Add structure to your training
If you do the same loop day in and day out at the same pace, then you will improve, but at a much slower rate than if you had to add structure and variety to your training. What I mean by this is incorporating harder days and easy days. I would recommend two- to two-and-a-half harder days in a week, with the rest all easy, maintenance running. The hard days could include things like track / interval, tempo, hill sessions or incorporating faster sections within your longer runs.
On these harder days, you really want to snap out of your comfort zone and feel like you’re pushing your body to almost your max. And why I say almost, is because you want to save that extra little percentage for race day. You should be pushing your body to between 85% and 95% on these harder days. Save that extra 5% for race day.

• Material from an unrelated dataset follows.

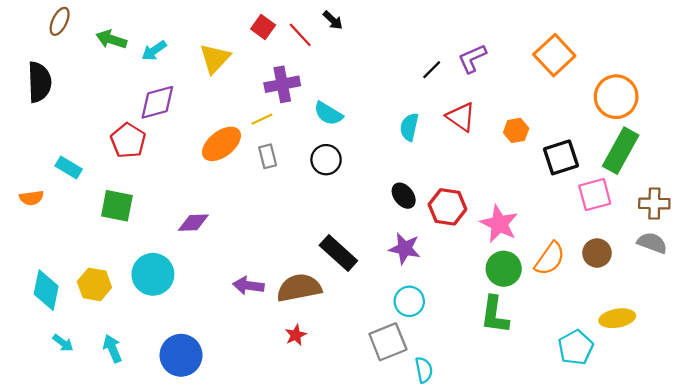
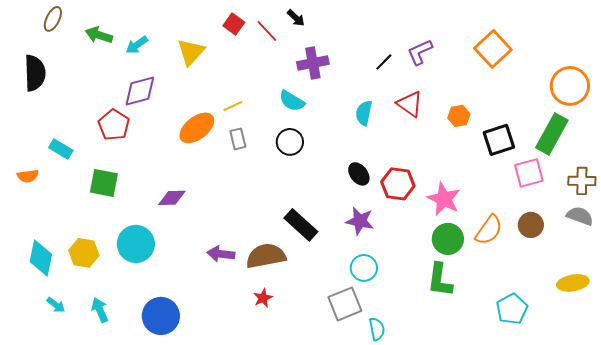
purple cross: (282, 84) -> (313, 63), moved
orange circle: (616, 97) -> (570, 86), moved
yellow ellipse: (617, 318) -> (573, 283), moved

A common mistake I see a lot of runners make is pushing to 100% on these harder days, every single time. It’s definitely not the most productive way to train and there is no need to absolutely max during the sessions.
There’s just something about feeling good that translates into running good. Race day is YOUR day!
Now onto the easy runs. It’s simple: easy runs should feel easy. You should be working within a heart rate zone of 1 or 2, with a maximum heart rate of 72% of your HR max. The point of these runs is to allow the body to recover, while still maintaining fitness. If you push too hard in these easier runs, then you run the risk of being fatigued and might not be able to reach the levels you want to within harder sessions.
Lastly, try and avoid back-to-back hard sessions. Allow at least one to 2 easier days between these.
Do runs at a target race pace
Come race day, your body should have a good idea of exactly what your goal race pace should feel like. We need to practise this within training. A good way to run at goal race pace within training is to break the run up into shorter, sharper intervals. If you never train at target race pace, it might be a complete shock to the system come race day. We want to be as best prepared as possible.
Below are a couple of my favourite sessions I do that give you a good indicator of what your current 5K shape is:
5×1km repeats. (With 75 seconds static recovery between). Or;
3×1mile repeats. (With 90 seconds static recovery between)
You then add your cumulative time up for the sessions. That will give you a good indicator of what your 5K shape should be. For example, if you did 5×1 km in five minutes for each rep, then your indicative 5K time is 25 minutes.
Another great progression track/interval session that I love doing in prep for 5K is the following;
8 x 400m repeats. (With 60 seconds static recovery between) at goal 5K pace - followed by;
8 x 200m repeats. (Also with 60 seconds static recovery between) at slightly faster than goal 5K pace.
The point of all of this is to train the body to get as comfortable as possible at goal 5K pace.
Feel the part to run the part
There’s just something about feeling good that translates into running good.
Race day is YOUR day! It’s what you’ve been preparing for. You want to feel confident within yourself and in your kit in order to execute the best race possible.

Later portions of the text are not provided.